Pro football Hall of Famers Nick Buoniconti and Harry Carson joined four-time Pro Bowl linebacker Phil Villapiano and researchers from Boston University to make the announcement. They're working with the Concussion Legacy Foundation
to support a new parent education initiative, Flag Football Under 14, that pushes for no tackle football until the age of 14.
"I beg of you, all parents to please don't let your children play football until high school," said Buoniconti, 77, who has been diagnosed with dementia and probable chronic traumatic encephalopathy, a neurodegenerative disease.
"I made the mistake starting tackle football at 9 years old. Now, CTE has taken my life away. Youth tackle football is all risk with no reward."
Buoniconti helped the Miami Dolphins to three straight Super Bowl appearances, including two wins and an undefeated season in 1972, the only such season in all of NFL history. In November, he said he intended to donate his brain to research.
New York Giants legend Carson echoed Buoniconti's sentiments.
"I did not play tackle football until high school, I will not allow my grandson to play until 14, as I believe it is not an appropriate sport for young children," Carson said.
Villapiano is best known for his big plays for the Oakland Raiders.
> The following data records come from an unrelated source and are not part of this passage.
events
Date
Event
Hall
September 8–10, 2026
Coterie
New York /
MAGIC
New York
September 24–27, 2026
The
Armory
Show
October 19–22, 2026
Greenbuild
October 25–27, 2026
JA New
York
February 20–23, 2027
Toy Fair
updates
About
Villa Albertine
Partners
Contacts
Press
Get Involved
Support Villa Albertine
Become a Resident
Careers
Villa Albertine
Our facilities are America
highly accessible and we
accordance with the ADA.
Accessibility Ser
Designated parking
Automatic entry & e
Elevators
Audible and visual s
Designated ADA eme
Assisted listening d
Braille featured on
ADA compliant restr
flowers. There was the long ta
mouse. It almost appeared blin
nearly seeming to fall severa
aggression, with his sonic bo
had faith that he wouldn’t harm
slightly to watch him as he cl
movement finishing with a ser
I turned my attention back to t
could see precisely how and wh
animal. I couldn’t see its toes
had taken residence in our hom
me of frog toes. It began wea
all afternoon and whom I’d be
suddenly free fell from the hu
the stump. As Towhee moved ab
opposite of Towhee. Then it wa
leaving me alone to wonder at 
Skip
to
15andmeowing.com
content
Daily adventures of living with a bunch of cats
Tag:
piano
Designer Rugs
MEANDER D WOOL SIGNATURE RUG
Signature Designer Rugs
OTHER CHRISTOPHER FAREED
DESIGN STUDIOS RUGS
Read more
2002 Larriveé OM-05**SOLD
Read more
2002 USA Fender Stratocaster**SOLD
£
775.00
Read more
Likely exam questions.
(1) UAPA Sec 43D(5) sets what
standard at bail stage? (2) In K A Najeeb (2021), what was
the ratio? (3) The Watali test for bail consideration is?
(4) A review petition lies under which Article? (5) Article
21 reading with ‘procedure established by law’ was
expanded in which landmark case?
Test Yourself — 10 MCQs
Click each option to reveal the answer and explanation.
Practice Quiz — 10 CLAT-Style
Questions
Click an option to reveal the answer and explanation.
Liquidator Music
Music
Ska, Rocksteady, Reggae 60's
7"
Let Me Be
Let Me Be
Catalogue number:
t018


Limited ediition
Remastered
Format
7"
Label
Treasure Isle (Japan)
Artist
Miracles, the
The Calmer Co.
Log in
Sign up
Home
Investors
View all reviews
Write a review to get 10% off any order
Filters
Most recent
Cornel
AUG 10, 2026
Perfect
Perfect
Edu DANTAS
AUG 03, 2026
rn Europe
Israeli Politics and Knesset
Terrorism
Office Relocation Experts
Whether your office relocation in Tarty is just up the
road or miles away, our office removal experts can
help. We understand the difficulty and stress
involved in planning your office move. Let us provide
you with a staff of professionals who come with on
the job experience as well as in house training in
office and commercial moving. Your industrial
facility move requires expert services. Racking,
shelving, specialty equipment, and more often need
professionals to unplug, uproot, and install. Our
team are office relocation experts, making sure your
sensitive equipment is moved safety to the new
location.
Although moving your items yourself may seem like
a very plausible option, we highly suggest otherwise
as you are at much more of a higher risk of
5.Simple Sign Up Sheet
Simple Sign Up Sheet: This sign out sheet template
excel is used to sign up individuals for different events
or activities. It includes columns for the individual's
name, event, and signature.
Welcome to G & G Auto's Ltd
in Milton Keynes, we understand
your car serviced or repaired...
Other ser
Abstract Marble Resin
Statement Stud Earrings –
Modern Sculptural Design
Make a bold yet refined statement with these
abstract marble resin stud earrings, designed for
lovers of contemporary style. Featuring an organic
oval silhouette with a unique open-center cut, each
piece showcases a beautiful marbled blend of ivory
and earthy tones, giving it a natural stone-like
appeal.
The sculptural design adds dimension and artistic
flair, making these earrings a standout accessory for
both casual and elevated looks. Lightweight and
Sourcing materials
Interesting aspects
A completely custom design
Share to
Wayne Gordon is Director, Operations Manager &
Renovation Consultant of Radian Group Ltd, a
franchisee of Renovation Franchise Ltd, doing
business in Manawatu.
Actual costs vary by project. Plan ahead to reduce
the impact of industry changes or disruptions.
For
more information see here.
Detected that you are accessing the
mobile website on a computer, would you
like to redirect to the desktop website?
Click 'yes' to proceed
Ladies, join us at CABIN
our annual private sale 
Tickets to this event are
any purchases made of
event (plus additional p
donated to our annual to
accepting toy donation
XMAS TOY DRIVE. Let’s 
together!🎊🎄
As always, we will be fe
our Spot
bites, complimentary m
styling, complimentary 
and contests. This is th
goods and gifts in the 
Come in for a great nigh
He said that witnessing how CTE ravaged his teammate and friend Ken Stabler
is causing him to speak out about the dangers of tackle football for children under 14.
"At some point, those of us who have had success in this game must speak up to protect both football players and the future of the game, and supporting 'Flag Football Under 14' is our best way to do that," he said.
How CTE begins
The players, along with researchers Chris Nowinski of the Concussion Legacy Foundation
and Dr. Robert Cantu and Dr. Lee Goldstein of Boston University, pointed to studies that showed CTE can start early in life and without any signs of concussion.
A study co-authored by Goldstein and published Thursday
in the journal Brain came to that conclusion. It found some changes in the brain occurred as early as 24 hours after injury.
Goldstein and his colleagues advocate for no tackle football before 14 because children's bodies, particularly their necks and upper bodies, aren't strong enough to counteract the bobbling of the head and shaking of the brain that occurs during tackles.
Dr. Julian Bailes
, the director of neurosurgery and co-director of NorthShore University HealthSystem Neurological Institute and medical director for Pop Warner
, said the concern over repeated hits is magnified in high school, after kids are 14.
"The real exposure to larger players, higher velocity hits and hundreds of hits starts in high school," he said.
Goldstein said parents should heed the warning that CTE can develop early -- and the focus on concussions doesn't reduce the risk.
"The NFL is setting a bad example by focusing on the concussion and while not focusing on the hits," said Goldstein.
The NFL and Dr. Allen Sills, it's chief medical officer, did not respond when asked whether the league is considering changing its CTE and concussion protocol because of the recent study.
"As highlighted in this recent study, repetitive hits to the head have been consistently implicated as a cause of CTE by this research group. How and why exactly this manifests, who is at risk, and why -- these are questions that we as researchers and clinicians are working to answer," Sills said.
Sills noted changes the NFL has made to reduce head-to-head contact over the years, including limiting how much players can wear their helmets off-season and limiting full-padded practices during the season. The NFL has also made grants and supported brain science.
Goldstein said concussions remain the red herring of CTE.
"We will never prevent CTE by focusing on concussions. Any meaningful prevention campaign has to focus on preventing all hits to the head, including sub-concussive impacts," said Goldstein.
And one way to do that, he said, is to limit overall exposure to hits by waiting to play tackle football.
Carson, the former linebacker, noted that "the game is more popular now."
"Parents should understand exactly what they are signing their kids up for," he said.